My biggest strength back then was having an artistic vision and then without hesitation, plowing full-speed ahead. And my vision was—like my emotions—erratic. I saw a Pollokesque menagerie dancing across my walls. I was also broke, so I just rooted around in our cellar for 18 years worth of half-empty paint cans as my colour pallet, and then over the course of a few hours (or maybe it was a few days?) I dedicated myself to transferring my inner world into my outer world through a series of brushstrokes. Like so much of the art I made at the time, the process of creation was cathartic, but the end result was a bit of a mess. After I finished, I remember feeling a little disappointed in the way all of the various household colours looked together in a cacophony of slashes across my walls, but this is exactly the sort of thing that should be expected when you skip the dating phase with your sketchbook and go straight to marriage with the ~100² foot canvas.
The girl I was back then, was at the precipice of the next decade long chapter of learning to live in this city that she never thought she would ever settle back down in—a city that kept finding reasons to keep hold of her over the next decade (and counting). When I look back at her in photographs, I am sirened into a cavernous ache. I miss her so much. I wish I was still her but also know that being naïve and reckless in your 20’s fairs far better than being naïve and reckless in your 30’s.
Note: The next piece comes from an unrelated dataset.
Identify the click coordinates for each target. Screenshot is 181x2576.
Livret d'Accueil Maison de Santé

So instead, I want to hold her hand and create a pact. I need her to help me bring back my creative spark. I need her to help me tap back into the wellspring of life-force that she so abundantly overflowed with. In exchange, I can help to ensure we don’t blow our life up like she used to have a habit of doing. I have learned stability, so I can hold her steady as she dances to the beat of her own drum. And of course, I will help her remember that it’s not our job to fix our mother, but that also, there is a way that through continuing to focus on bringing together all the fractured pieces of ourself, somehow our mother becomes less and less of the issue and instead she is suddenly just another person that we can love exactly as she is.3
“Sometimes, I’m Always Alone.” — the title to a favourite poem of mine that I wrote 2 years prior to this time, and also the title of my Tumblr. So when I say I was alone, of course I wasn’t totally alone, but sometimes, Alone, is more of a feeling that haunts you no matter who is around.
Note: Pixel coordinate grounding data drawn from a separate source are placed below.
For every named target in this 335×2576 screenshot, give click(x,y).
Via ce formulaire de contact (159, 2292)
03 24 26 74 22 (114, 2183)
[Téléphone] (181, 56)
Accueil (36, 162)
this was an honest typo. In my mind I wrote “art” but my fingers typed “heart,” which, of course they did. At that point in time, more than ever, facing my heart was synonymous with engaging in my art, and as cliché as it is - that is one of the many reasons why art has saved me over and over again. Though back then, the way I engaged with my art was pure, in a way that I am trying to get back in touch with again today. At 20 years old I was still enveloped by the afterglow of childhood, which cushioned me from reality. I was just pure dream, expression, and vitality—free from the bitterness of those harder lessons that come throughout your 20’s, and the indoctrinations of fine art school (at this time I had only completed 1 year before I dropped out) which plague me now.
The first draft of this essay was written on January 19th, 2026. I chose not to publish it at that time because it felt too personal. I figured the catharsis of writing it was all I needed, and that no one else would gain anything from reading it. But honestly, if that’s what I choose to believe, then I would never publish or share anything. The nature of my art is deeply personal, and maybe it will only resonate with a small handful of people, but that’s enough to warrant pressing “post” and having a mini fit of anxiety. The anxiety passes, and then sometimes 1 or 2 people like/comment, and that feels really sweet. Plus, 20-year old Elysha would have probably hit post after writing draft number one.